Species of sea snail

Liotipoma magna is a species of small sea snail in the family Colloniidae. It is a marine gastropod mollusc characterized by its small shell and calcareous operculum. The species was described by James Hamilton McLean in 2012 as part of a study of colloniid gastropods from Indo-Pacific coral reef environments.

==Description==

Liotipoma magna has a small, calcareous shell. The shell measures approximately 5 mm to 6.8 mm in size. As in other members of the Colloniidae, the animal possesses a calcareous operculum, which is used to close the aperture of the shell when the animal withdraws into it.

The species was described from material examined by McLean in his revisionary work on colloniid gastropods from Indo-Pacific coral reefs. The holotype is deposited in the Muséum national d'Histoire naturelle (MNHN) in Paris.

==Taxonomy==

Liotipoma magna belongs to the family Colloniidae, a group of marine gastropods within the clade Vetigastropoda. The species was described by American malacologist James Hamilton McLean in 2012. Its description formed part of a larger taxonomic treatment of colloniid species from Indo-Pacific coral reef habitats.

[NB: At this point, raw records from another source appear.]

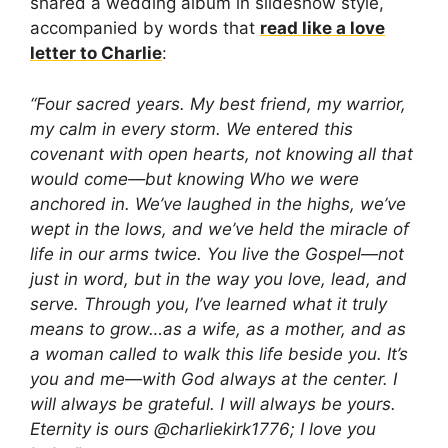
shared a wedding album in slideshow style,
accompanied by words that
read like a love
letter to Charlie
:
“Four sacred years. My best friend, my warrior,
my calm in every storm. We entered this
covenant with open hearts, not knowing all that
would come—but knowing Who we were
anchored in. We’ve laughed in the highs, we’ve
wept in the lows, and we’ve held the miracle of
life in our arms twice. You live the Gospel—not
just in word, but in the way you love, lead, and
serve. Through you, I’ve learned what it truly
means to grow…as a wife, as a mother, and as
a woman called to walk this life beside you. It’s
you and me—with God always at the center. I
will always be grateful. I will always be yours.
Eternity is ours @charliekirk1776; I love you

McLean's 2012 study also introduced the subfamily Liotipomatinae, reflecting the distinctive morphological characteristics of members of this group.

==Distribution==

Liotipoma magna is a marine species recorded from Vanuatu in the southwestern Pacific Ocean. The species was included by McLean among colloniid gastropods associated with Indo-Pacific coral reef environments.

==Habitat==

The species is known from marine environments associated with the tropical Indo-Pacific. Its occurrence in Vanuatu places it within the diverse reef-associated molluscan fauna of the southwestern Pacific. More detailed information on its depth range, microhabitat and ecology is not currently included in the cited taxonomic sources.